Ici, la Béringie

Comme souvent avec les éditions de l’Ogre, une adresse au lecteur s’impose: dans ce premier roman, on n’entre pas comme dans un moulin. Pour autant, si sa lecture impose une certaine discipline, si un survol du texte apparaît peu envisageable (mais après tout, depuis quand exige-t-on des auteurs qu’ils nous prémâchent la substance?), le visiteur attentif en ressort ébahi, comme d’une grotte aux ressources précieuses, qui ne lui seront pour une fois pas tombées précuites dans le bec.

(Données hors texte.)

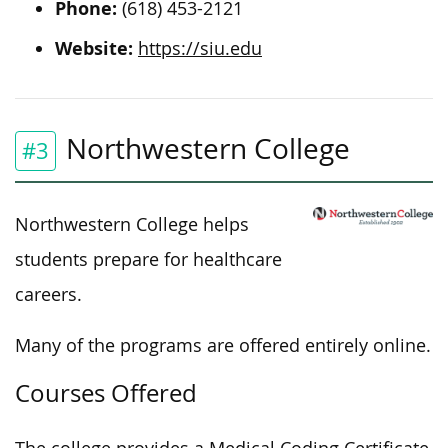
Phone:
(618) 453-2121
Website:
https://siu.edu
Northwestern College
#3
Northwestern College helps
students prepare for healthcare
careers.
Many of the programs are offered entirely online.
Courses Offered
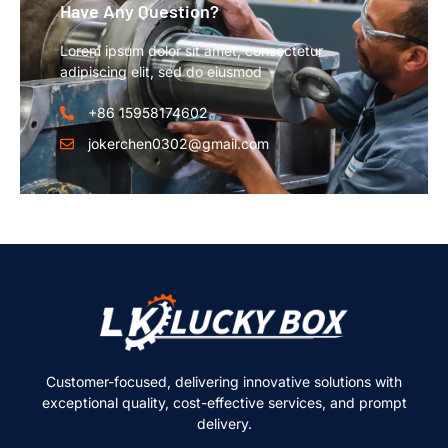
Have Any Question?
Lorem ipsum dolor sit amet, consectetur
adipiscing elit, sed do eiusmod
+86 15958174602
jokerchen0302@gmail.com
Customer-focused, delivering innovative solutions with
exceptional quality, cost-effective services, and prompt
delivery.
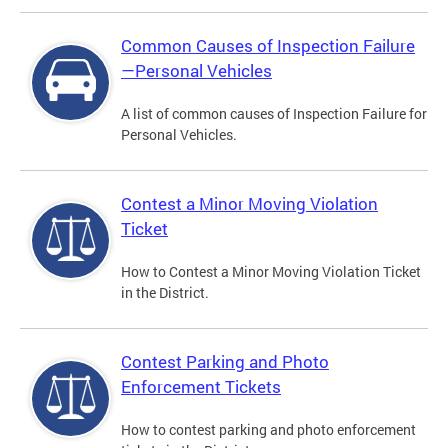
Common Causes of Inspection Failure
—Personal Vehicles
A list of common causes of Inspection Failure for
Personal Vehicles.
Contest a Minor Moving Violation
Ticket
How to Contest a Minor Moving Violation Ticket
in the District.
Contest Parking and Photo
Enforcement Tickets
How to contest parking and photo enforcement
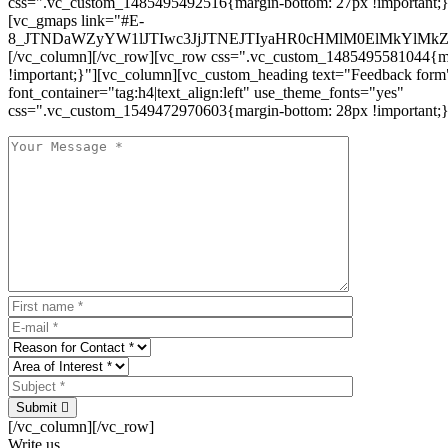
css=".vc_custom_1485495492516{margin-bottom: 27px !important;
[vc_gmaps link="#E-
8_JTNDaWZyYW1lJTIwc3JjJTNEJTIyaHR0cHMlM0ElMkYlM
[/vc_column][/vc_row][vc_row css=".vc_custom_1485495581044{ma
!important;}"][vc_column][vc_custom_heading text="Feedback form
font_container="tag:h4|text_align:left" use_theme_fonts="yes"
css=".vc_custom_1549472970603{margin-bottom: 28px !important;}
Submit
[/vc_column][/vc_row]
Write us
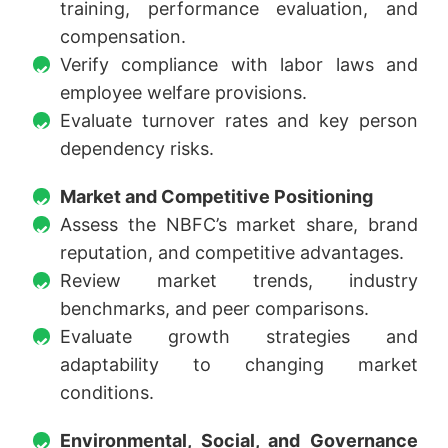
training, performance evaluation, and
compensation.
Verify compliance with labor laws and
employee welfare provisions.
Evaluate turnover rates and key person
dependency risks.
Market and Competitive Positioning
Assess the NBFC’s market share, brand
reputation, and competitive advantages.
Review market trends, industry
benchmarks, and peer comparisons.
Evaluate growth strategies and
adaptability to changing market
conditions.
Environmental, Social, and Governance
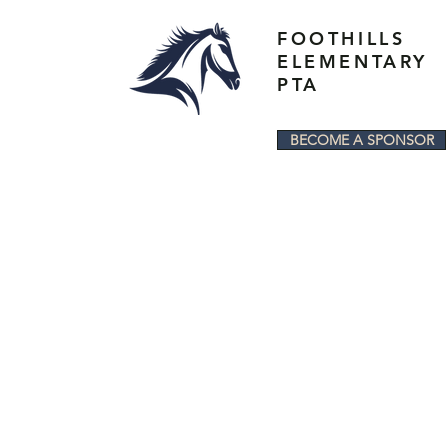
FOOTHILLS
ELEMENTARY
PTA
BECOME A SPONSOR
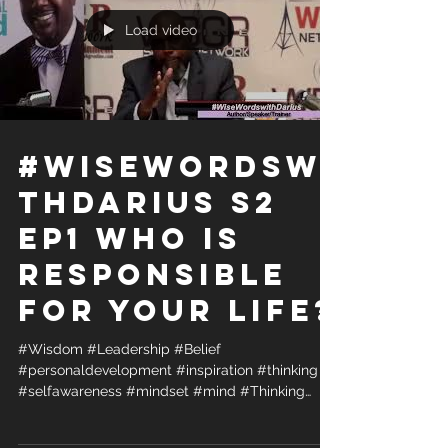
Load video
#WiseWordsWi
thDarius S2
Ep1 Who is
Responsible
for your life?
#Wisdom #Leadership #Belief
#personaldevelopment #inspiration #thinking
#selfawareness #mindset #mind #Thinking
#radio #podcast #vlog...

Jugez: campé entre les actuels Alaska et Sibérie orientale, le récit entremêle, à la manière de l’historien Fernand Braudel, les vécus, liés contre toute attente, d’une de nos lointaines ancêtres (une « Qui-Collecte » du Pléistocène), d’un géologue aux balbutiements de la guerre froide et d’une archéologue affolée dans un paysage d’après-demain. Entre les deux  » doigts lithiques » enserrant le passage d’une mer à l’autre, tout un monde a vécu, disparu, avant d’être à nouveau exposé, que le jargon scientifique ni les borborygmes originels ne parviennent à réduire. En fond sonore, une machinerie d’exploitation des sols et des mythes s’évertue à couvrir les hoquets d’inquiétants tambours, porteurs simultanés d’une promesse et d’une menace pour l’homme. Éminemment travaillé, le texte s’envisage, ici, plus comme une nappe incantatoire que comme une recette de cuisine: tant mieux.

De Jérémie Brugidou, éditions de l’Ogre, 198 pages.